VATICAN CITY (CNS) — Preparations for the Holy Year 2025 have already begun, and Pope Francis has asked the Pontifical Council for Promoting New Evangelization to take charge of the efforts.

In a brief note Dec. 26, the Vatican press office said Archbishop Rino Fisichella, president of the pontifical council, already has had meetings with officials of the Vatican Secretariat of State and with the offices that will be involved in funding Holy Year activities: the Administration of the Patrimony of the Holy See and the Secretariat for the Economy.

A holy year or jubilee is a time of pilgrimage, prayer, repentance and acts of mercy, based on the Old Testament tradition of a jubilee year of rest, forgiveness and renewal. Holy years also are a time when Catholics visit designated churches and shrines, recite special prayers, go to confession and receive Communion to receive a plenary indulgence, which is a remission of the temporal punishment due for one’s sins.

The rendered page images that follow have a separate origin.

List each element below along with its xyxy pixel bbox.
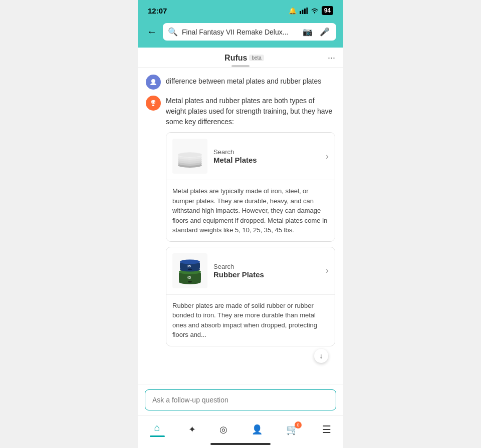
svg-point-23 <box>188 281 192 282</box>
metal-plates-image <box>172 139 207 174</box>
svg-rect-3 <box>306 8 308 14</box>
search-bar[interactable]: 🔍 Final Fantasy VII Remake Delux... 📷 🎤 <box>163 23 336 41</box>
metal-plates-info: Search Metal Plates <box>213 148 320 164</box>
status-time: 12:07 <box>148 7 167 15</box>
mic-search-button[interactable]: 🎤 <box>318 27 331 37</box>
battery-level: 94 <box>322 6 333 15</box>
more-options-button[interactable]: ··· <box>328 53 335 63</box>
metal-plates-name: Metal Plates <box>213 156 320 164</box>
bot-intro-text: Metal plates and rubber plates are both … <box>166 96 335 127</box>
home-icon: ⌂ <box>154 422 160 433</box>
nav-profile[interactable]: 👤 <box>248 422 267 437</box>
signal-icon <box>300 8 308 14</box>
status-icons: 🔔 94 <box>289 6 333 15</box>
svg-point-4 <box>314 12 315 13</box>
search-bar-area: ← 🔍 Final Fantasy VII Remake Delux... 📷 … <box>138 20 343 48</box>
user-message: difference between metal plates and rubb… <box>146 75 335 90</box>
phone-container: 12:07 🔔 94 ← <box>138 0 343 448</box>
nav-rufus[interactable]: ✦ <box>184 422 200 437</box>
rufus-nav-icon: ✦ <box>188 424 196 435</box>
bot-message: Metal plates and rubber plates are both … <box>146 96 335 346</box>
search-query: Final Fantasy VII Remake Delux... <box>182 28 297 36</box>
bot-avatar <box>146 96 161 111</box>
rubber-plates-description: Rubber plates are made of solid rubber o… <box>166 294 335 346</box>
status-bar: 12:07 🔔 94 <box>138 0 343 20</box>
rubber-plates-image: 35 45 <box>172 253 207 288</box>
svg-point-7 <box>154 102 155 103</box>
bot-content: Metal plates and rubber plates are both … <box>166 96 335 346</box>
svg-text:35: 35 <box>187 264 191 268</box>
search-icon: 🔍 <box>168 27 178 37</box>
drag-handle <box>231 65 250 67</box>
cart-count: 0 <box>295 421 302 428</box>
rubber-search-label: Search <box>213 263 320 270</box>
notification-icon: 🔔 <box>289 7 297 15</box>
user-message-text: difference between metal plates and rubb… <box>166 75 321 87</box>
rubber-plates-card[interactable]: 35 45 Search Rubber Plates › <box>166 247 335 346</box>
svg-rect-2 <box>304 9 306 14</box>
home-indicator-bar <box>138 441 343 448</box>
scroll-down-button[interactable]: ↓ <box>314 349 328 363</box>
menu-icon: ☰ <box>322 423 331 435</box>
today-icon: ◎ <box>219 424 227 435</box>
metal-plates-card[interactable]: Search Metal Plates › Metal plates are t… <box>166 132 335 242</box>
rubber-plates-chevron: › <box>326 265 329 276</box>
user-avatar <box>146 75 161 90</box>
follow-up-area <box>138 384 343 415</box>
svg-rect-0 <box>300 11 301 14</box>
back-button[interactable]: ← <box>145 26 159 38</box>
svg-point-6 <box>152 102 153 103</box>
svg-point-20 <box>180 259 200 264</box>
beta-badge: beta <box>249 55 264 61</box>
metal-search-label: Search <box>213 148 320 156</box>
svg-point-24 <box>188 268 192 270</box>
svg-point-5 <box>151 79 155 83</box>
nav-today[interactable]: ◎ <box>215 422 231 437</box>
metal-plates-svg <box>175 141 205 171</box>
metal-plates-description: Metal plates are typically made of iron,… <box>166 180 335 241</box>
bottom-nav: ⌂ ✦ ◎ 👤 🛒 0 ☰ <box>138 415 343 441</box>
svg-text:45: 45 <box>187 276 191 279</box>
chat-area: difference between metal plates and rubb… <box>138 68 343 384</box>
rubber-plates-name: Rubber Plates <box>213 270 320 279</box>
wifi-icon <box>311 8 319 14</box>
rubber-plates-info: Search Rubber Plates <box>213 263 320 279</box>
camera-search-button[interactable]: 📷 <box>301 27 314 37</box>
follow-up-input[interactable] <box>145 389 336 410</box>
rufus-header: Rufus beta ··· <box>138 48 343 68</box>
cart-badge: 🛒 0 <box>286 423 299 435</box>
home-bar <box>210 443 271 445</box>
svg-rect-1 <box>302 10 303 14</box>
nav-home[interactable]: ⌂ <box>146 420 169 439</box>
rubber-plates-card-top[interactable]: 35 45 Search Rubber Plates › <box>166 247 335 294</box>
rufus-title: Rufus <box>224 54 247 63</box>
metal-plates-card-top[interactable]: Search Metal Plates › <box>166 133 335 180</box>
nav-menu[interactable]: ☰ <box>318 421 335 437</box>
metal-plates-chevron: › <box>326 151 329 162</box>
rufus-title-area: Rufus beta <box>224 54 264 63</box>
home-active-indicator <box>150 435 165 437</box>
svg-point-14 <box>178 152 202 157</box>
profile-icon: 👤 <box>252 424 263 435</box>
nav-cart[interactable]: 🛒 0 <box>282 421 303 437</box>
rubber-plates-svg: 35 45 <box>175 256 205 286</box>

Pope Boniface VIII proclaimed the first Holy Year in 1300 and decreed that they would be celebrated every 100 years. But just 50 years later, a more biblical cadence, Pope Clement VI proclaimed another holy year. Pope Urban VI thought holy years should be celebrated every 33 years as a reminder of the time Jesus lived.

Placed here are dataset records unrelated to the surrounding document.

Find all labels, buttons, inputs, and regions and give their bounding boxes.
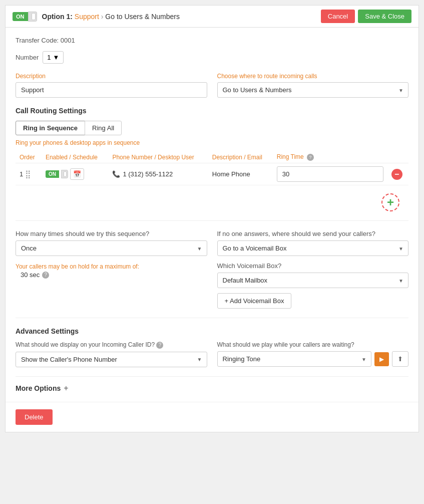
header-route: Go to Users & Numbers <box>105 13 180 21</box>
toggle-switch[interactable]: ON <box>13 12 37 22</box>
description-cell: Home Phone <box>208 163 273 185</box>
header-actions: Cancel Save & Close <box>321 10 411 23</box>
route-select-wrap: Go to Users & Numbers <box>217 82 409 98</box>
number-label: Number <box>16 54 39 61</box>
order-cell: 1 ⣿ <box>16 163 42 185</box>
no-answer-select-wrap: Go to a Voicemail Box <box>217 240 409 256</box>
try-select[interactable]: Once <box>16 240 207 256</box>
divider-1 <box>16 220 408 221</box>
phone-cell: 📞 1 (312) 555-1122 <box>108 163 208 185</box>
waiting-select[interactable]: Ringing Tone <box>217 351 372 367</box>
advanced-section: Advanced Settings What should we display… <box>16 327 408 393</box>
divider-2 <box>16 318 408 318</box>
header-option-prefix: Option 1: <box>42 13 75 21</box>
table-row: 1 ⣿ ON 📅 <box>16 163 408 185</box>
number-chevron-icon: ▼ <box>53 54 59 61</box>
number-dropdown[interactable]: 1 ▼ <box>43 51 64 64</box>
header-left: ON Option 1: Support › Go to Users & Num… <box>13 12 180 22</box>
caller-id-label: What should we display on your Incoming … <box>16 341 207 349</box>
add-row-button[interactable]: + <box>381 193 399 211</box>
order-number: 1 <box>20 170 23 178</box>
try-label: How many times should we try this sequen… <box>16 230 207 237</box>
transfer-code: Transfer Code: 0001 <box>16 37 408 44</box>
th-description: Description / Email <box>208 151 273 163</box>
route-label: Choose where to route incoming calls <box>217 73 409 80</box>
routing-table: Order Enabled / Schedule Phone Number / … <box>16 151 408 185</box>
caller-id-col: What should we display on your Incoming … <box>16 341 207 367</box>
main-content: Transfer Code: 0001 Number 1 ▼ Descripti… <box>6 28 418 402</box>
row-toggle-knob <box>64 171 67 177</box>
hold-label: Your callers may be on hold for a maximu… <box>16 263 207 270</box>
more-options-row: More Options + <box>16 376 408 393</box>
remove-row-button[interactable]: − <box>391 169 402 180</box>
caller-id-select[interactable]: Show the Caller's Phone Number <box>16 352 207 367</box>
call-routing-title: Call Routing Settings <box>16 107 408 115</box>
number-row: Number 1 ▼ <box>16 51 408 64</box>
footer: Delete <box>6 402 418 432</box>
ring-time-help-icon[interactable]: ? <box>307 154 314 161</box>
toggle-slider[interactable] <box>28 12 37 22</box>
hold-section: Your callers may be on hold for a maximu… <box>16 263 207 279</box>
phone-icon: 📞 <box>112 170 120 178</box>
caller-id-select-wrap: Show the Caller's Phone Number <box>16 352 207 367</box>
play-button[interactable]: ▶ <box>374 352 389 366</box>
ring-hint: Ring your phones & desktop apps in seque… <box>16 139 408 146</box>
voicemail-label: Which Voicemail Box? <box>217 262 409 270</box>
drag-handle-icon[interactable]: ⣿ <box>25 169 31 179</box>
th-phone: Phone Number / Desktop User <box>108 151 208 163</box>
th-order: Order <box>16 151 42 163</box>
waiting-select-wrap: Ringing Tone <box>217 351 372 367</box>
header-arrow: › <box>101 13 104 21</box>
tab-ring-all[interactable]: Ring All <box>85 121 122 135</box>
header-support-link[interactable]: Support <box>75 13 99 21</box>
number-value: 1 <box>47 54 51 61</box>
routing-table-header: Order Enabled / Schedule Phone Number / … <box>16 151 408 163</box>
header-title: Option 1: Support › Go to Users & Number… <box>42 13 180 21</box>
row-toggle-slider[interactable] <box>61 170 68 178</box>
tab-ring-in-sequence[interactable]: Ring in Sequence <box>16 121 85 135</box>
enabled-cell: ON 📅 <box>42 163 108 185</box>
caller-id-help-icon[interactable]: ? <box>156 342 163 349</box>
no-answer-col: If no one answers, where should we send … <box>217 230 409 309</box>
row-toggle-on[interactable]: ON <box>46 170 59 178</box>
th-ring-time: Ring Time ? <box>273 151 387 163</box>
header: ON Option 1: Support › Go to Users & Num… <box>6 6 418 28</box>
description-col: Description <box>16 73 207 98</box>
play-row: Ringing Tone ▶ ⬆ <box>217 351 409 367</box>
toggle-on-label: ON <box>13 12 28 21</box>
save-close-button[interactable]: Save & Close <box>358 10 411 23</box>
more-options-plus-icon[interactable]: + <box>64 384 68 393</box>
add-row-wrapper: + <box>16 190 408 211</box>
remove-cell: − <box>387 163 408 185</box>
description-input[interactable] <box>16 82 207 98</box>
hold-value-row: 30 sec ? <box>16 271 207 279</box>
upload-button[interactable]: ⬆ <box>392 351 408 367</box>
advanced-title: Advanced Settings <box>16 327 408 335</box>
calendar-icon[interactable]: 📅 <box>70 168 84 180</box>
sequence-section: How many times should we try this sequen… <box>16 230 408 309</box>
voicemail-select[interactable]: Default Mailbox <box>217 273 409 288</box>
hold-help-icon[interactable]: ? <box>42 272 49 279</box>
cancel-button[interactable]: Cancel <box>321 10 355 23</box>
description-label: Description <box>16 73 207 80</box>
voicemail-section: Which Voicemail Box? Default Mailbox + A… <box>217 262 409 309</box>
add-voicemail-button[interactable]: + Add Voicemail Box <box>217 293 292 309</box>
delete-button[interactable]: Delete <box>16 409 53 425</box>
try-col: How many times should we try this sequen… <box>16 230 207 309</box>
voicemail-select-wrap: Default Mailbox <box>217 273 409 288</box>
route-select[interactable]: Go to Users & Numbers <box>217 82 409 98</box>
no-answer-select[interactable]: Go to a Voicemail Box <box>217 240 409 256</box>
description-route-row: Description Choose where to route incomi… <box>16 73 408 98</box>
ring-time-cell <box>273 163 387 185</box>
waiting-label: What should we play while your callers a… <box>217 341 409 348</box>
ring-tabs: Ring in Sequence Ring All <box>16 121 408 135</box>
routing-table-body: 1 ⣿ ON 📅 <box>16 163 408 185</box>
no-answer-label: If no one answers, where should we send … <box>217 230 409 237</box>
th-actions <box>387 151 408 163</box>
advanced-two-col: What should we display on your Incoming … <box>16 341 408 367</box>
route-col: Choose where to route incoming calls Go … <box>217 73 409 98</box>
waiting-col: What should we play while your callers a… <box>217 341 409 367</box>
ring-time-input[interactable] <box>277 166 383 182</box>
phone-number: 1 (312) 555-1122 <box>123 170 173 178</box>
more-options-label: More Options <box>16 384 61 392</box>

Finally, in 1470, Pope Paul II established the celebrations every 25 years, which has been the practice ever since. However, special anniversaries have called for special holy years, for instance, in 1933 to mark the 1,900th anniversary of Jesus’ death and resurrection and in 1983 to mark the 1,950th anniversary.

Pope Francis, seeing a need to emphasize God’s mercy and to encourage Catholics to return to the sacrament of reconciliation, declared an extraordinary Year of Mercy, which ran in 2015-16.

For the Year of Mercy, and traditionally for holy years, the celebrations begin with the pope opening the Holy Door of St. Peter’s Basilica on Christmas Eve and ends with the sealing of the door one year later.